Hay una voluntad de narrar algo que es del orden de la experiencia pero en algún momento terminan ganando la partida las propias leyes internas del relato o los intereses que van surgiendo ahí adentro. Yo les suelto la rienda bastante a mis relatos, a veces lo llamo deriva pero me parece que es más rienda suelta que otra cosa. No es una deriva que termina en cualquier lado, el circuito está más o menos previsto.

–Mariana Eva Pérez hace poco se lamentó de que su novela fuera tomada ligeramente. ¿Tuviste alguna preocupación similar, de que se hiciera una lectura superficial de tu novela?

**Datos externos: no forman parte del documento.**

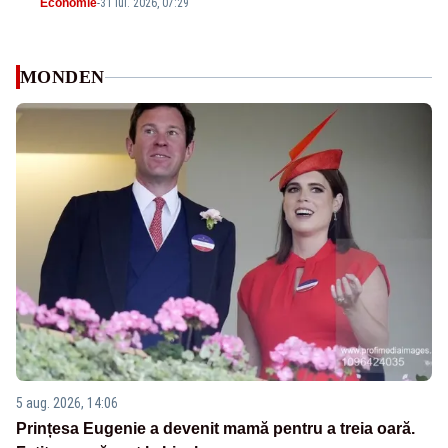
Economie
-
31 iul. 2026, 07:29
MONDEN
5 aug. 2026, 14:06
Prințesa Eugenie a devenit mamă pentru a treia oară.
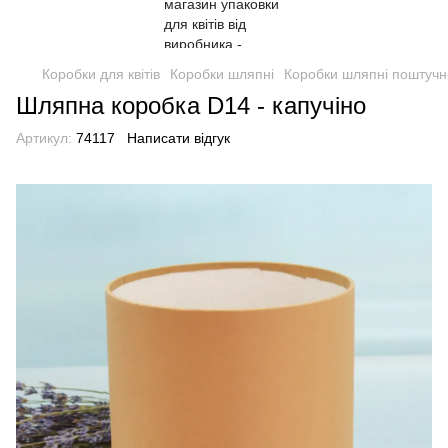
Коробки для квітів
Коробки шляпні
Коробки шляпні поштучн
Шляпна коробка D14 - капучіно
Артикул:
74117
Написати відгук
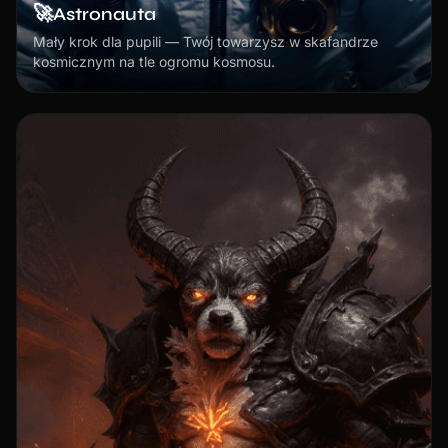
🚀
Astronauta
Mały krok dla pupili — Twój towarzysz w skafandrze
kosmicznym na tle ogromu kosmosu.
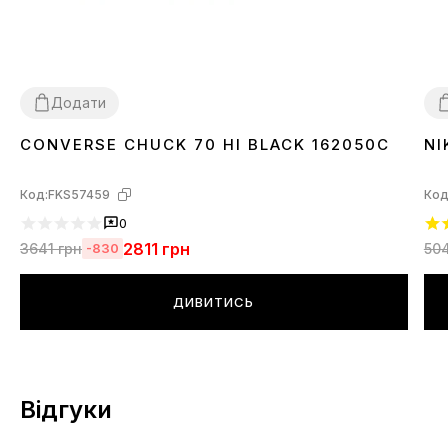
Додати
CONVERSE CHUCK 70 HI BLACK 162050C
NI
36
37
38
39
40
41
42
43
44
3
Код:
FKS57459
Код
0
2811
грн
3641
грн
50
-830
ДИВИТИСЬ
Відгуки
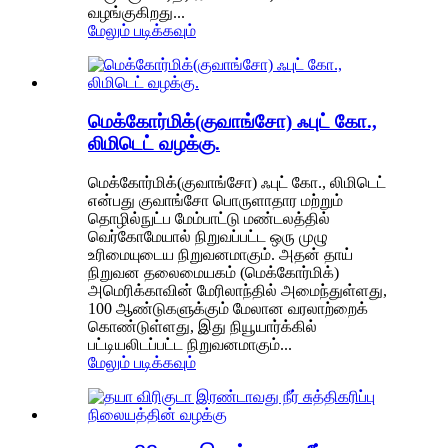
வழங்குகிறது...
மேலும் படிக்கவும்
மெக்கோர்மிக்(குவாங்சோ) ஃபுட் கோ.,
லிமிடெட் வழக்கு.
மெக்கோர்மிக்(குவாங்சோ) ஃபுட் கோ., லிமிடெட்
என்பது குவாங்சோ பொருளாதார மற்றும்
தொழில்நுட்ப மேம்பாட்டு மண்டலத்தில்
வெர்கோமேயால் நிறுவப்பட்ட ஒரு முழு
உரிமையுடைய நிறுவனமாகும். அதன் தாய்
நிறுவன தலைமையகம் (மெக்கோர்மிக்)
அமெரிக்காவின் மேரிலாந்தில் அமைந்துள்ளது,
100 ஆண்டுகளுக்கும் மேலான வரலாற்றைக்
கொண்டுள்ளது, இது நியூயார்க்கில்
பட்டியலிடப்பட்ட நிறுவனமாகும்...
மேலும் படிக்கவும்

–Es difícil hacer una lectura superficial porque pasan cosas medio tremendas en el libro. El personaje las toma con cierta liviandad pero tampoco tanta, de hecho se toma bastante en serio lo que le va pasando. Es una novela que es liviana en su enunciación, en la deriva que tiene, pero después es medio difícil de procesar. Yo pensaba que era mucho más liviana de lo que en realidad es, y después me llegaban devoluciones de gente que no la pudo terminar o le dio asco, cosas que yo no me esperaba ni por asomo que sucedieran, porque para mí son juegos posibles con todos estos tópicos que son muy familiares.

Pero claro, a cualquiera que se encuentra con estos temas por primera vez le parece inconcebible que alguien buscando a su hermano desaparecido se encuentre siendo su amante sin saberlo. Por otro lado, sin embargo, es un melodrama re pavote. Yo cuando lo escribía estaba en esa línea, mirá qué melodrama pelotudo que estoy escribiendo. Pero en realidad como tiene todo el peso de la historia que hay de fondo, que es la historia con mayúsculas, donde hay un montón de familiares buscando a sus nietos desaparecidos, en carne viva directamente, se pone inconcebible.

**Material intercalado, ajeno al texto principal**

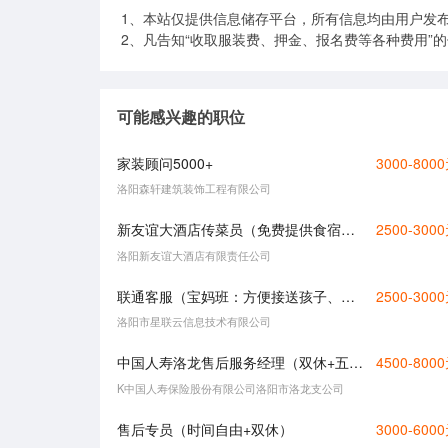
1、本站仅提供信息储存平台，所有信息均由用户发
2、凡告知“收取服装费、押金、报名费等各种费用”
可能感兴趣的职位
家装顾问5000+
3000-800
洛阳森轩建筑装饰工程有限公司
新友谊大酒店传菜员（免费提供食宿、洗浴......）
2500-300
洛阳新友谊大酒店有限责任公司
联通客服（宝妈班：方便接送孩子、双休）
2500-300
洛阳市星联云信息技术有限公司
中国人寿洛龙售后服务经理（双休+五险+法定节日）
4500-800
K中国人寿保险股份有限公司洛阳市洛龙支公司
售后专员（时间自由+双休）
3000-600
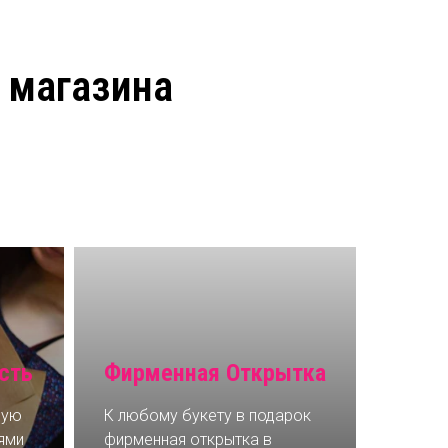
 магазина
сть
Фирменная Открытка
мую
К любому букету в подарок
ями
фирменная открытка в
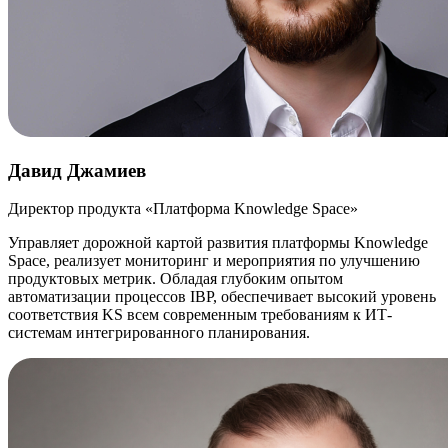
Давид Джамиев
Директор продукта «Платформа Knowledge Space»
Управляет дорожной картой развития платформы Knowledge
Space, реализует мониторинг и мероприятия по улучшению
продуктовых метрик. Обладая глубоким опытом
автоматизации процессов IBP, обеспечивает высокий уровень
соответствия KS всем современным требованиям к ИТ-
системам интегрированного планирования.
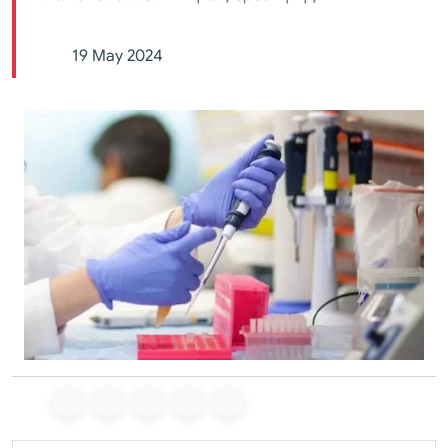
19 May 2024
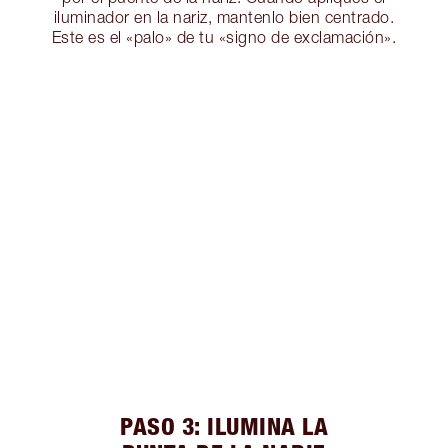
iluminador en la nariz, mantenlo bien centrado.
Este es el «palo» de tu «signo de exclamación».
PASO 3: ILUMINA LA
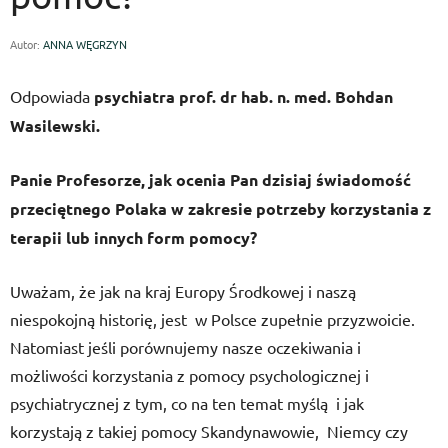
Autor:
ANNA WĘGRZYN
Odpowiada
psychiatra prof. dr hab. n. med. Bohdan
Wasilewski.
Panie Profesorze, jak ocenia Pan dzisiaj świadomość
przeciętnego Polaka w zakresie potrzeby korzystania z
terapii lub innych form pomocy?
Uważam, że jak na kraj Europy Środkowej i naszą
niespokojną historię, jest w Polsce zupełnie przyzwoicie.
Natomiast jeśli porównujemy nasze oczekiwania i
możliwości korzystania z pomocy psychologicznej i
psychiatrycznej z tym, co na ten temat myślą i jak
korzystają z takiej pomocy Skandynawowie, Niemcy czy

Diario de una princesa montonera, de Mariana Eva Pérez

–La ficción se concibe a veces como algo ligero, pero también toma sus cartas en esa historia real de búsqueda de los familiares en el sentido de que, al faltar pruebas, se termina imponiendo la ficción y todo lo que uno se puede imaginar se vuelve pesado.

–Claro, la novela jugaba en ese rango. Habida cuenta de que no se puede saber, puede pasar cualquier cosa. No es solamente estar compartiendo una sombrilla con un ex represor en la playa cuando te fuiste de vacaciones, que son cosas que suceden. Lo que no es tan familiar son otro tipo de experiencias, como por ejemplo estar cogiendo con tu hermano y por ahí no sabés. Pero si uno va a los testimonios en los juicios se puede encontrar con cosas así, todo eso forma parte de los efectos de la dictadura, cosas que han sucedido por no saber. Entonces por ese lado me parece que el melodrama venía bien, al no tener el personaje una identidad fija o tan fija como la que supone haber tenido padres que le dijeran quién era, como si eso fuera posible. La novela juega también un poco con esa idea falsa de pensar que si uno tiene padre o madre ya está todo bien.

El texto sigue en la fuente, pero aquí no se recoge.